*EXTRACTED RECORDS*.

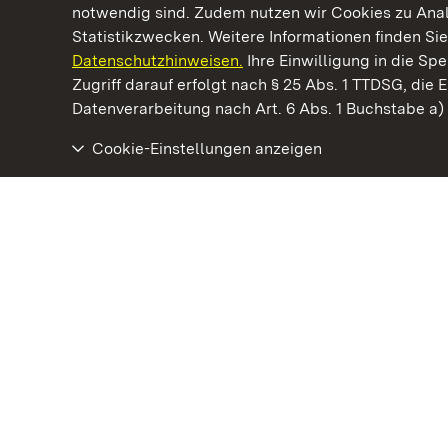
notwendig sind. Zudem nutzen wir Cookies zu Ana
Statistikzwecken. Weitere Informationen finden Sie
Datenschutzhinweisen.
Ihre Einwilligung in die S
Kommen. Staunen. Genießen.
Zugriff darauf erfolgt nach § 25 Abs. 1 TTDSG, die E
Datenverarbeitung nach Art. 6 Abs. 1 Buchstabe a
Cookie-Einstellungen anzeigen
Staatliche Schlösser und Gärten Baden‑Württemberg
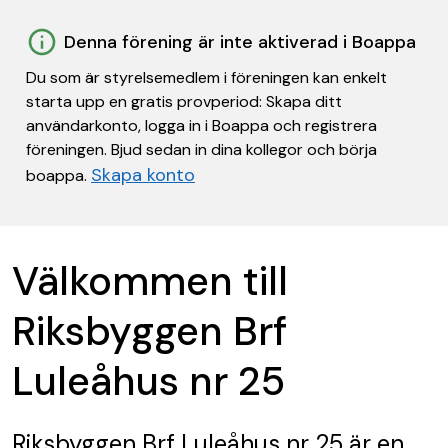
Denna förening är inte aktiverad i Boappa
Du som är styrelsemedlem i föreningen kan enkelt
starta upp en gratis provperiod: Skapa ditt
användarkonto, logga in i Boappa och registrera
föreningen. Bjud sedan in dina kollegor och börja
Skapa konto
boappa.
Välkommen till
Riksbyggen Brf
Luleåhus nr 25
Riksbyggen Brf Luleåhus nr 25
är en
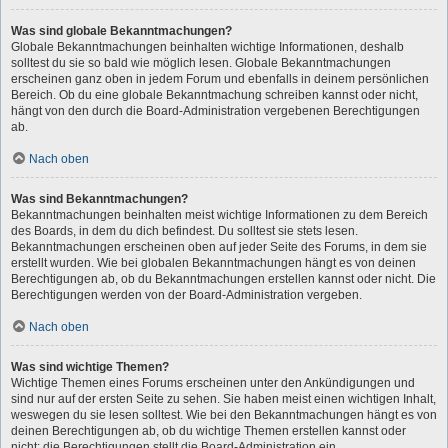
Was sind globale Bekanntmachungen?
Globale Bekanntmachungen beinhalten wichtige Informationen, deshalb
solltest du sie so bald wie möglich lesen. Globale Bekanntmachungen
erscheinen ganz oben in jedem Forum und ebenfalls in deinem persönlichen
Bereich. Ob du eine globale Bekanntmachung schreiben kannst oder nicht,
hängt von den durch die Board-Administration vergebenen Berechtigungen
ab.
Nach oben
Was sind Bekanntmachungen?
Bekanntmachungen beinhalten meist wichtige Informationen zu dem Bereich
des Boards, in dem du dich befindest. Du solltest sie stets lesen.
Bekanntmachungen erscheinen oben auf jeder Seite des Forums, in dem sie
erstellt wurden. Wie bei globalen Bekanntmachungen hängt es von deinen
Berechtigungen ab, ob du Bekanntmachungen erstellen kannst oder nicht. Die
Berechtigungen werden von der Board-Administration vergeben.
Nach oben
Was sind wichtige Themen?
Wichtige Themen eines Forums erscheinen unter den Ankündigungen und
sind nur auf der ersten Seite zu sehen. Sie haben meist einen wichtigen Inhalt,
weswegen du sie lesen solltest. Wie bei den Bekanntmachungen hängt es von
deinen Berechtigungen ab, ob du wichtige Themen erstellen kannst oder
nicht; die Berechtigungen stellt die Board-Administration ein.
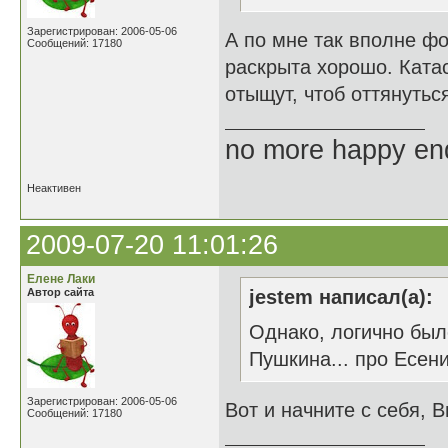
Зарегистрирован: 2006-05-06
А по мне так вполне фо
Сообщений: 17180
раскрыта хорошо. Ката
отыщут, чтоб оттянуться
no more happy en
Неактивен
2009-07-20 11:01:26
Елене Лаки
Автор сайта
jestem написал(а):
Однако, логично был
Пушкина... про Есенин
Зарегистрирован: 2006-05-06
Вот и начните с себя, В
Сообщений: 17180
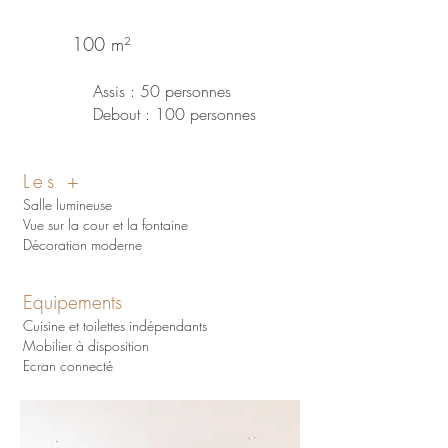
100 m²
Assis : 50 personnes
Debout : 100 personnes
Les +
Salle lumineuse
Vue sur la cour et la fontaine
Décoration moderne
Equipements
Cuisine et toilettes indépendants
Mobilier à disposition
Ecran connecté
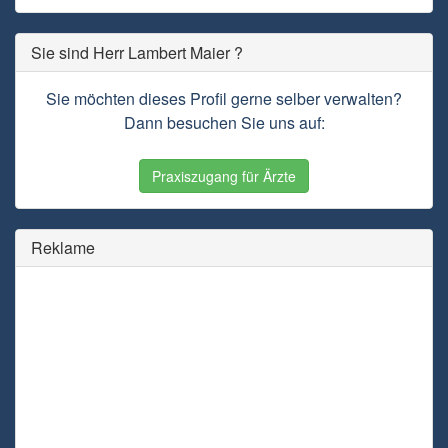
Sie sind Herr Lambert Maier ?
Sie möchten dieses Profil gerne selber verwalten?
Dann besuchen Sie uns auf:
Praxiszugang für Ärzte
Reklame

*EXERCISE DESCRIPTION*. Return each line above where the word "Riksbyggen" shows up.

*RESPONSE TO THIS EXERCISE*.
Riksbyggen Brf
Riksbyggen Brf Luleåhus nr 25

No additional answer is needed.